ところが、イエスさまはそんな弟子たちの期待とは裏腹に、「一粒の麦」のたとえを通して御自分が「十字架の苦難と死によって栄光を現わされる」ことをお語りになるんですね。「はっきり言っておく。一粒の麦は、地に落ちて死ななければ、一粒のままである。だが、死ねば、多くの実を結ぶ。」
これはユダヤの人々をはじめ弟子たちには思いもよらぬショッキングな言葉だったに違いありません。「人の子が栄光を受けるための時が来た」と聞き、大いに期待を膨らましたのに、「人の子は地に落ちて死ななければならない」と言われ、弟子たちの心境はまさに急転直下といえるものであったでしょう。

ここでイエスさまは、イスラエルでも主食であった麦、その一粒の麦をたとえにして、
御自分の生涯、担うべき十字架の苦難と死を示されます。麦は命の糧として貴重なものです。麦は土に蒔かれると人に踏まれます。そうやって踏みつけられることによって芽を出し、しっかりと育っていきます。地に蒔かれもせず、踏みつけられないで大事にとっておかれるだけなら、それは一粒の麦のまま、何の役にも立たず人を生かす命の糧とはならないのです。イエスさまは御自分が地に落ちた一粒の麦のように、あたかも踏みつけられ、冷たく暗い土に埋められる一粒の麦のように死ぬことによって、やがて多くの実を結ぶことになるということをここで明らかにされたのですね。
イザヤ書53章11節に預言されたように、「彼は自らの苦しみの実りを見、それを知って満足する。わたしの僕は、多くの人が正しい者とされるために彼らの罪を自ら負った」とあるとおりです。このイエスさまの十字架の苦難と死による実りをおぼえると共に、益々主イエス福音が実を結んでいくことを願うものです。
続く25節には、「自分の命を愛する者は、それを失うが、この世で自分の命を憎む人は、それを保って永遠の命に至る」とあります。これを世間一般の人が読むと、キリスト教の教えは難しい、と感じる方がおられるでしょう。自分の命を愛することは大事なことのはずです。そして自分の命を憎むということほど自虐的で否定的なことはないと思います。そのまま読みますと命を粗末にするような表現になりそうな言葉ですけれども。岩波訳聖書は、「自分の命に愛着する者は、それを滅ぼし、この世で自分の命を憎む者は、それを永遠の命にまで護ることとなる」と訳されています。

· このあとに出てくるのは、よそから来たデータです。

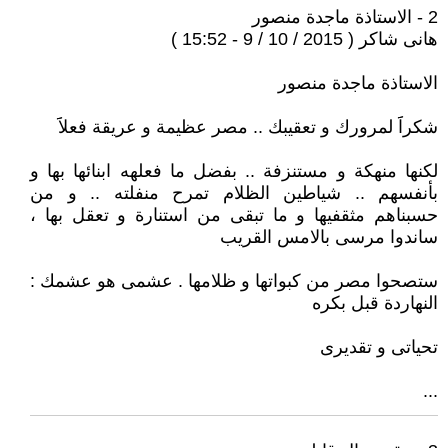
2 - الاستاذة ماجدة منصور
هانى شاكر ( 2015 / 10 / 9 - 15:52 )
الاستاذة ماجدة منصور
شكراََ لمرورك و تعقيبك .. مصر عظيمة و عريقة فعلاََ
لكنها منهكة و مستنزفة .. بفضل ما فعلهه ابنائها بها و
بأنفسهم .. شياطين الظلام تمرح منفلته .. و من
حسبناهم مثقفيها و ما تبقى من استنارة و تعقل بها ،
ساندوا مرسى بالامس القريب
ستصحوا مصر من كبواتها و ظلامها . عشمى هو عشمك :
النهاردة قبل بكره
تحياتى و تقديرى
...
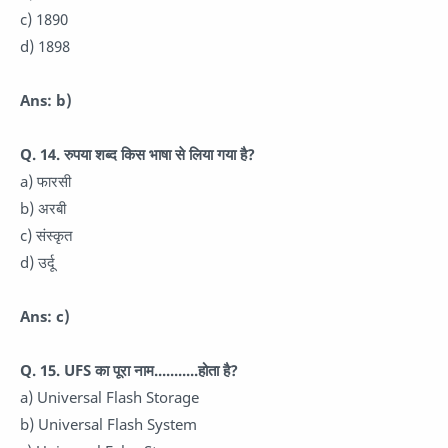
c) 1890
d) 1898
Ans: b)
Q. 14. रुपया शब्द किस भाषा से लिया गया है?
a) फारसी
b) अरबी
c) संस्कृत
d) उर्दू
Ans: c)
Q. 15. UFS का पूरा नाम...........होता है?
a) Universal Flash Storage
b) Universal Flash System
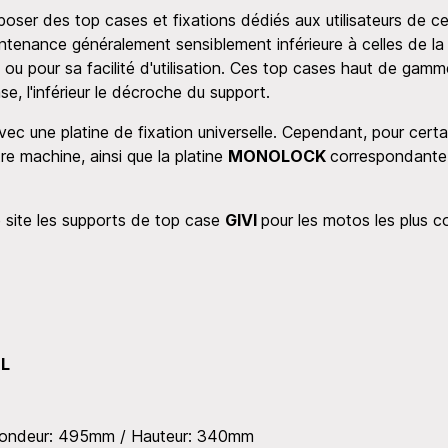
poser des top cases et fixations dédiés aux utilisateurs de
ntenance généralement sensiblement inférieure à celles de 
 ou pour sa facilité d'utilisation. Ces top cases haut de gam
se, l'inférieur le décroche du support.
avec une platine de fixation universelle. Cependant, pour cer
re machine, ainsi que la platine
MONOLOCK
correspondante
e site les supports de top case
GIVI
pour les motos les plus 
9L
fondeur: 495mm / Hauteur: 340mm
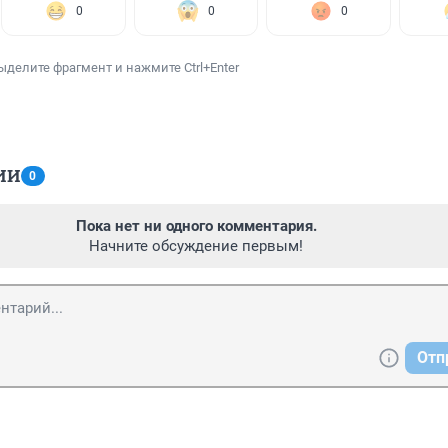
0
0
0
ыделите фрагмент и нажмите Ctrl+Enter
ИИ
0
Пока нет ни одного комментария.
Начните обсуждение первым!
Отп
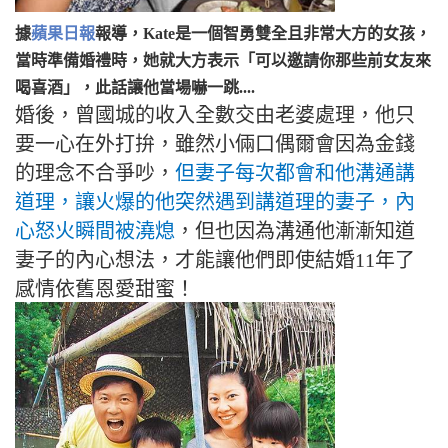
據
蘋果日報
報導，Kate是一個智勇雙全且非常大方的女孩，
當時準備婚禮時，她就大方表示「可以邀請你那些前女友來
喝喜酒」，此話讓他當場嚇一跳....
婚後，曾國城的收入全數交由老婆處理，他只
要一心在外打拚，雖然小倆口偶爾會因為金錢
的理念不合爭吵，
但妻子每次都會和他溝通講
道理，讓火爆的他突然遇到講道理的妻子，內
心怒火瞬間被澆熄
，但也因為溝通他漸漸知道
妻子的內心想法，才能讓他們即使結婚11年了
感情依舊恩愛甜蜜！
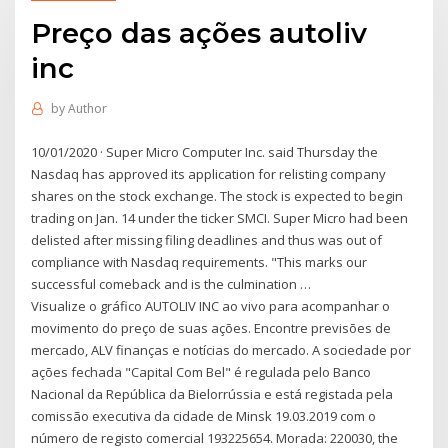
Preço das ações autoliv
inc
by
Author
10/01/2020 · Super Micro Computer Inc. said Thursday the
Nasdaq has approved its application for relisting company
shares on the stock exchange. The stock is expected to begin
trading on Jan. 14 under the ticker SMCI. Super Micro had been
delisted after missing filing deadlines and thus was out of
compliance with Nasdaq requirements. "This marks our
successful comeback and is the culmination …
Visualize o gráfico AUTOLIV INC ao vivo para acompanhar o
movimento do preço de suas ações. Encontre previsões de
mercado, ALV finanças e notícias do mercado. A sociedade por
ações fechada "Capital Com Bel" é regulada pelo Banco
Nacional da República da Bielorrússia e está registada pela
comissão executiva da cidade de Minsk 19.03.2019 com o
número de registo comercial 193225654. Morada: 220030, the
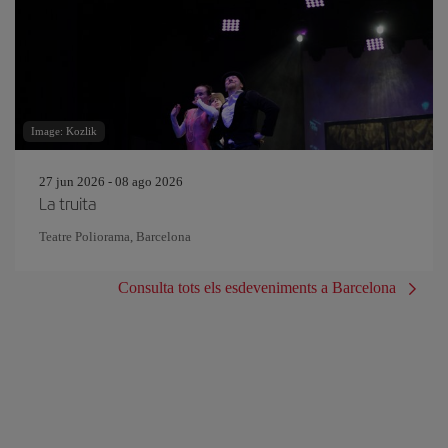
Image: Kozlik
27 jun 2026 - 08 ago 2026
La truita
Teatre Poliorama, Barcelona
Consulta tots els esdeveniments a Barcelona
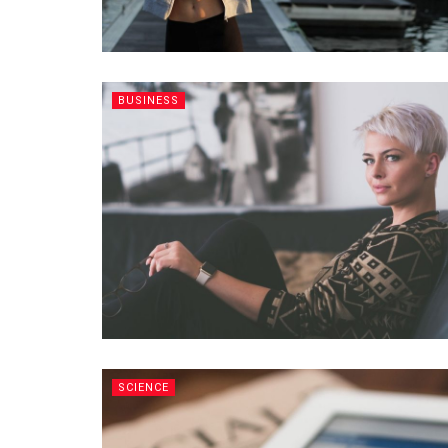
BUSINESS
SCIENCE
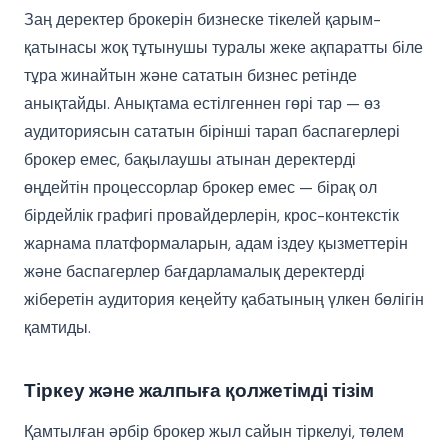
Заң деректер брокерін бизнеске тікелей қарым-
қатынасы жоқ тұтынушы туралы жеке ақпаратты біле
тұра жинайтын және сататын бизнес ретінде
анықтайды. Анықтама естілгеннен гөрі тар — өз
аудиториясын сататын бірінші тарап баспагерлері
брокер емес, бақылаушы атынан деректерді
өңдейтін процессорлар брокер емес — бірақ ол
бірдейлік графигі провайдерлерін, крос-контекстік
жарнама платформаларын, адам іздеу қызметтерін
және баспагерлер бағдарламалық деректерді
жіберетін аудитория кеңейту қабатының үлкен бөлігін
қамтиды.
Тіркеу және жалпыға қолжетімді тізім
Қамтылған әрбір брокер жыл сайын тіркелуі, төлем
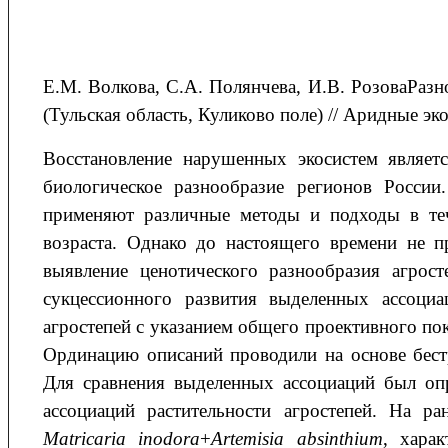
Е.М. Волкова, С.А. Полянчева, И.В. РозоваРазн
(Тульская область, Куликово поле) // Аридные эко
Восстановление нарушенных экосистем являет
биологическое разнообразие регионов России
применяют различные методы и подходы в теч
возраста. Однако до настоящего времени не п
выявление ценотического разнообразия агрост
сукцессионного развития выделенных ассоциа
агростепей с указанием общего проективного по
Ординацию описаний проводили на основе бес
Для сравнения выделенных ассоциаций был опр
ассоциаций растительности агростепей. На р
Matricaria inodora
+
Artemisia absinthium
, хара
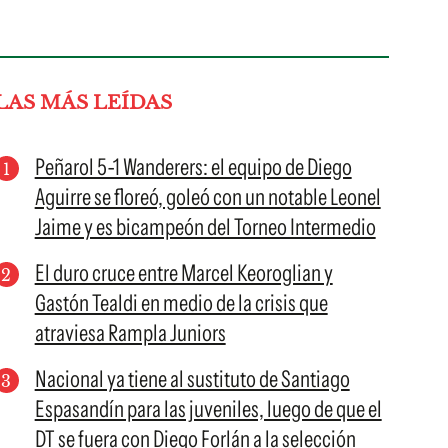
LAS MÁS LEÍDAS
Peñarol 5-1 Wanderers: el equipo de Diego
Aguirre se floreó, goleó con un notable Leonel
Jaime y es bicampeón del Torneo Intermedio
El duro cruce entre Marcel Keoroglian y
Gastón Tealdi en medio de la crisis que
atraviesa Rampla Juniors
Nacional ya tiene al sustituto de Santiago
Espasandín para las juveniles, luego de que el
DT se fuera con Diego Forlán a la selección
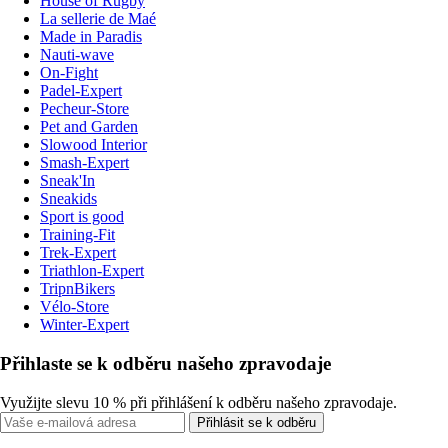
House of Rugby
La sellerie de Maé
Made in Paradis
Nauti-wave
On-Fight
Padel-Expert
Pecheur-Store
Pet and Garden
Slowood Interior
Smash-Expert
Sneak'In
Sneakids
Sport is good
Training-Fit
Trek-Expert
Triathlon-Expert
TripnBikers
Vélo-Store
Winter-Expert
Přihlaste se k odběru našeho zpravodaje
Využijte slevu 10 % při přihlášení k odběru našeho zpravodaje.
Přihlásit se k odběru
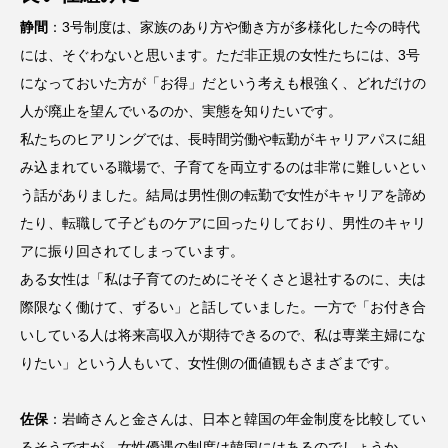
静間
：3号制度は、家族のあり方や働き方が多様化した今の時代
には、そぐわないと思います。ただ非正規の女性たちには、3号
になっておいた方が「お得」だという考えも根強く、どれだけの
人が廃止を望んでいるのか、実態を知りたいです。
私たちのヒアリングでは、長時間労働や転勤がキャリアパスに組
み込まれている職場で、子育てを両立するのは非常に難しいとい
う話がありました。結局は男性側の転勤で女性がキャリアを諦め
たり、転職して子どものケアに回ったりしており、男性のキャリ
アに振り回されてしまっています。
ある女性は「私は子育てのためにそそくさと退社するのに、夫は
際限なく働けて、ずるい」と話していました。一方で「お付き合
いしている人は将来高収入が期待できるので、私は専業主婦にな
りたい」という人もいて、女性側の価値観もさまざまです。
佐保
：岩崎さんと金さんは、日本と韓国の年金制度を比較してい
るそうですが、女性優遇の制度は韓国にはあるのでしょうか。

イエスさまは、自分の命を利己のために保とうとすればそれを失うが、自分の命を主と人のために使い果たそうとする人はかえってそれを得て、永遠の命(神の命)に至る、と言っているのですね。ここで使われている「命」は人間に備えられたあるがままの命、ギリシャ語でプシュケーです。それは生理学的な命、肉体を抱える自然的な命です。ですからやがて衰え消えゆくものです。それはある意味限界を持つ命のことですよね。けれども、神と人のために私たちがそのプシュケーの命を使い果たしてゆくとき、かえってそれを保って、「永遠の命」、ギリシャ語でゾーエーの命に至るっておっしゃるんですね。「永遠の命」という言葉が実にこれほどの重みをもっているということをここで見るのであります。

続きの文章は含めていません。